- Directed by: Alison Thompson
- Produced by: Oscar Gubernati
- Starring: A.P. Darmedesa Bruce French Oscar Gubernati Donny Paterson Alison Thompson
- Cinematography: Sunil Elvitigala Marco Franzoni
- Edited by: Cedar Daniels Peter Demas
- Music by: Mario Grigorov Jaron Lanier
- Distributed by: Arts Alliance America
- Release date: 2007;
- Running time: 94 minutes
- Countries: United States Sri Lanka
- Language: English

= The Third Wave (2007 film) =

The Third Wave was a film shot in Sri Lanka following the 2004 Indian Ocean earthquake. It was directed by Alison Thompson and produced by Oscar Gubernati.

==Plot==
After the 2004 Asian tsunami disaster, four independent volunteers, with little money and no experience, race off to volunteer in tsunami ravaged Sri Lanka. They meet up by fate at the Colombo airport and form a volunteer team. They rent a van, fill it with supplies and start driving down the coast to see where they can help. They stumble into a tribal village called Peraliya, which has been destroyed by a forty-foot wave. During the time the wave hit Peraliya, a train called "The Queen of the Sea" was passing by and was washed away killing over 2,500 passengers and villagers. The four volunteers set up a first aid station and found themselves in charge of running a refugee camp with over 3,000 people. Their initial two week journey turns into a year long odyssey of heartbreak and hope as the villagers turn against them when donated tsunami relief money does not materialize.
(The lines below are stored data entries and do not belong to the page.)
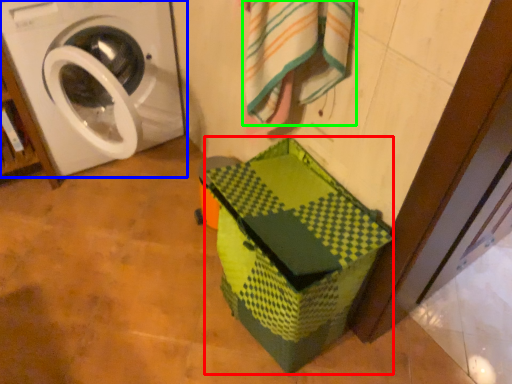 Question: Which object is positioned farthest from cardboard box (highlighted by a red box)? Select from washing machine (highlighted by a blue box) and bath towel (highlighted by a green box).

Choices:
 (A) washing machine
 (B) bath towel

Answer: (A) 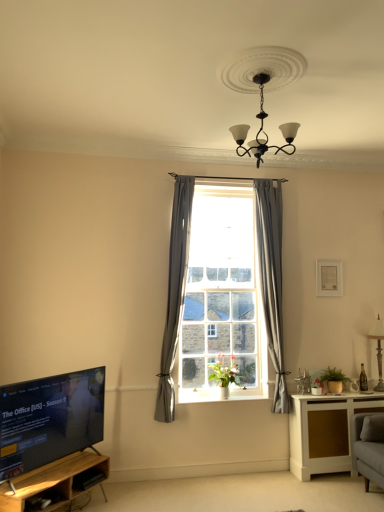 Question: Can you confirm if gray fabric curtain at center, which ranks as the second curtain in left-to-right order, is positioned to the right of white matte picture frame at upper right?

Choices:
 (A) no
 (B) yes

Answer: (A)

Question: Does gray fabric curtain at center, the 1th curtain positioned from the right, have a greater width compared to white matte picture frame at upper right?

Choices:
 (A) no
 (B) yes

Answer: (B)

Question: Is gray fabric curtain at center, the 1th curtain positioned from the right, outside white matte picture frame at upper right?

Choices:
 (A) yes
 (B) no

Answer: (A)

Question: Does gray fabric curtain at center, the 1th curtain positioned from the right, turn towards white matte picture frame at upper right?

Choices:
 (A) yes
 (B) no

Answer: (B)

Question: From a real-world perspective, is gray fabric curtain at center, which ranks as the second curtain in left-to-right order, on white matte picture frame at upper right?

Choices:
 (A) yes
 (B) no

Answer: (B)

Question: Is black glossy tv at lower left situated inside matte black lamp at right or outside?

Choices:
 (A) inside
 (B) outside

Answer: (B)

Question: Considering the positions of black glossy tv at lower left and matte black lamp at right in the image, is black glossy tv at lower left wider or thinner than matte black lamp at right?

Choices:
 (A) thin
 (B) wide

Answer: (B)

Question: From their relative heights in the image, would you say black glossy tv at lower left is taller or shorter than matte black lamp at right?

Choices:
 (A) short
 (B) tall

Answer: (A)

Question: From a real-world perspective, relative to matte black lamp at right, is black glossy tv at lower left vertically above or below?

Choices:
 (A) above
 (B) below

Answer: (B)

Question: Is point (216, 377) positioned closer to the camera than point (74, 417)?

Choices:
 (A) farther
 (B) closer

Answer: (A)

Question: Choose the correct answer: Is green matte vase at window, positioned as the 2th plant in right-to-left order, inside black glossy tv at lower left or outside it?

Choices:
 (A) inside
 (B) outside

Answer: (B)

Question: From the image's perspective, is green matte vase at window, positioned as the 2th plant in right-to-left order, above or below black glossy tv at lower left?

Choices:
 (A) below
 (B) above

Answer: (B)

Question: Is green matte vase at window, positioned as the 2th plant in right-to-left order, wider or thinner than black glossy tv at lower left?

Choices:
 (A) wide
 (B) thin

Answer: (A)

Question: From the image's perspective, relative to white matte picture frame at upper right, is black glossy tv at lower left above or below?

Choices:
 (A) above
 (B) below

Answer: (B)

Question: From a real-world perspective, is black glossy tv at lower left above or below white matte picture frame at upper right?

Choices:
 (A) above
 (B) below

Answer: (B) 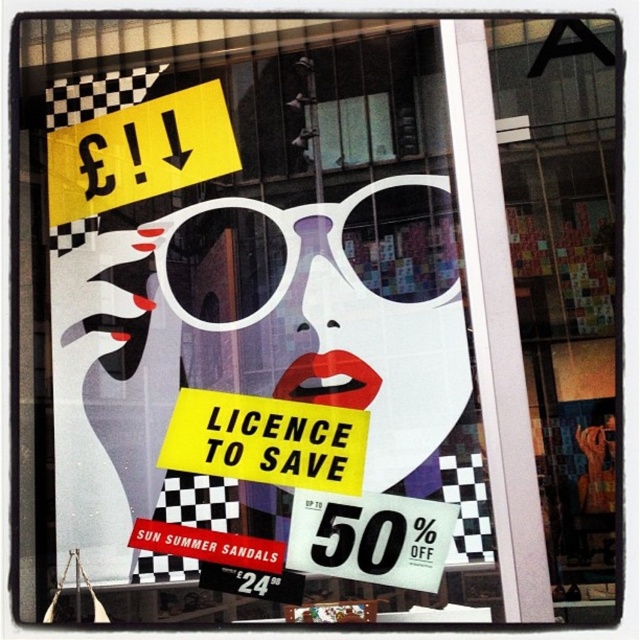 Is point (554, 474) closer to viewer compared to point (353, 284)?

Yes, it is in front of point (353, 284).

Who is positioned more to the left, checkerboard glass at upper right or white plastic goggles at center?

white plastic goggles at center

Identify the location of checkerboard glass at upper right. This screenshot has width=640, height=640. (564, 285).

Where is `checkerboard glass at upper right`? This screenshot has width=640, height=640. checkerboard glass at upper right is located at coordinates (564, 285).

Is point (429, 394) closer to camera compared to point (292, 420)?

Yes, point (429, 394) is closer to viewer.

Can you confirm if matte white sunglasses at center is bigger than yellow paper at center?

Yes, matte white sunglasses at center is bigger than yellow paper at center.

Does point (189, 522) come behind point (230, 468)?

No, (189, 522) is in front of (230, 468).

I want to click on matte white sunglasses at center, so click(266, 305).

Does matte white sunglasses at center have a larger size compared to white plastic goggles at center?

Indeed, matte white sunglasses at center has a larger size compared to white plastic goggles at center.

Is point (227, 106) farther from viewer compared to point (291, 234)?

Yes, point (227, 106) is farther from viewer.

The image size is (640, 640). Describe the element at coordinates (266, 305) in the screenshot. I see `matte white sunglasses at center` at that location.

This screenshot has height=640, width=640. Find the location of `matte white sunglasses at center`. matte white sunglasses at center is located at coordinates (266, 305). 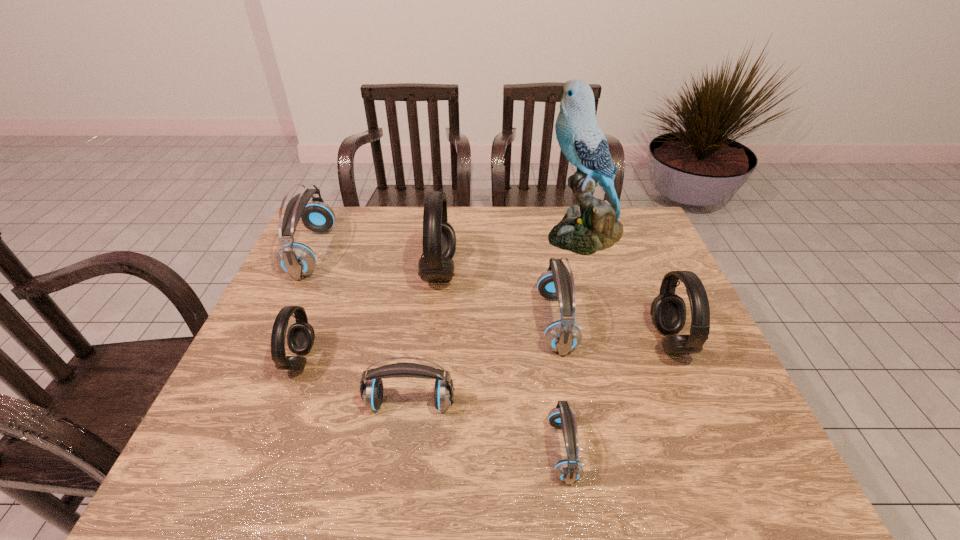 Identify the location of vacant region that satisfies the following two spatial constraints: 1. on the ear cups of the second farthest blue headset; 2. on the ear cups of the third biggest blue headset. The height and width of the screenshot is (540, 960). (570, 403).

Identify the location of free point that satisfies the following two spatial constraints: 1. on the earcups of the tallest headset; 2. on the ear cups of the second smallest blue headset. tap(425, 403). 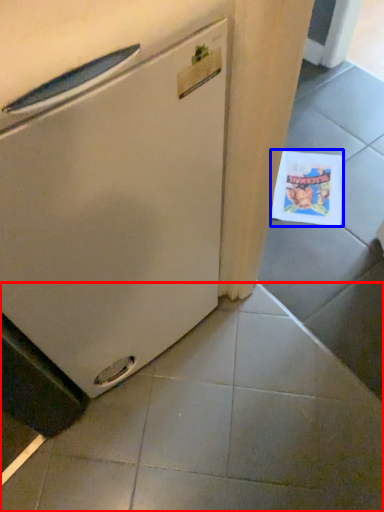 Question: Which of the following is the farthest to the observer, tile (highlighted by a red box) or postcard (highlighted by a blue box)?

Choices:
 (A) tile
 (B) postcard

Answer: (B)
The volunteers concentrate on the bigger picture and break every rule in the 'Disaster Aid Books'.

==Release==
The Third Wave first premiered at the 2007 Tribeca Film Festival in New York. In 2008 Sean Penn came aboard as Executive Producer and it screened in the first ever Presidential jury screening at the 2008 Cannes Film Festival. The Third Wave has been an official selection of the Tokyo International Film Festival, Sydney International Film Festival, Denver Film Festival, Monaco Charity Film Festival, South Asian International Film Festival and City of Angels Film Festival in Los Angeles.